[Opening Data records section]

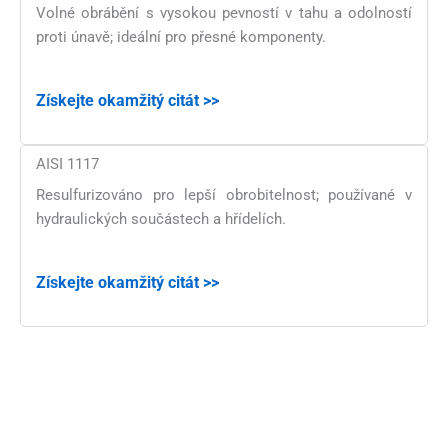
Volné obrábění s vysokou pevností v tahu a odolností
proti únavě; ideální pro přesné komponenty.
Získejte okamžitý citát >>
AISI 1117
Resulfurizováno pro lepší obrobitelnost; používané v
hydraulických součástech a hřídelích.
Získejte okamžitý citát >>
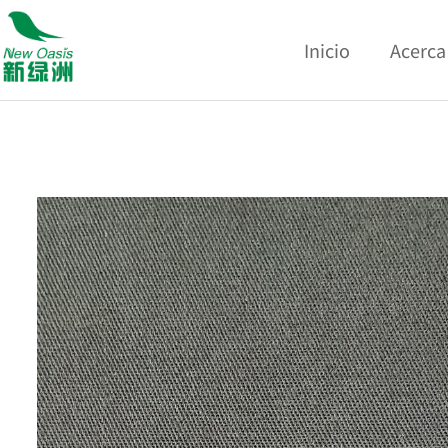
Inicio
Acerca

[Closing Data records section]

## [Required work]
Set down the lines of the records above exactly, apart from the pictures.

## [Task output]
Volné obrábění s vysokou pevností v tahu a odolností
proti únavě; ideální pro přesné komponenty.
Získejte okamžitý citát >>
AISI 1117
Resulfurizováno pro lepší obrobitelnost; používané v
hydraulických součástech a hřídelích.
Získejte okamžitý citát >>
Inicio
Acerca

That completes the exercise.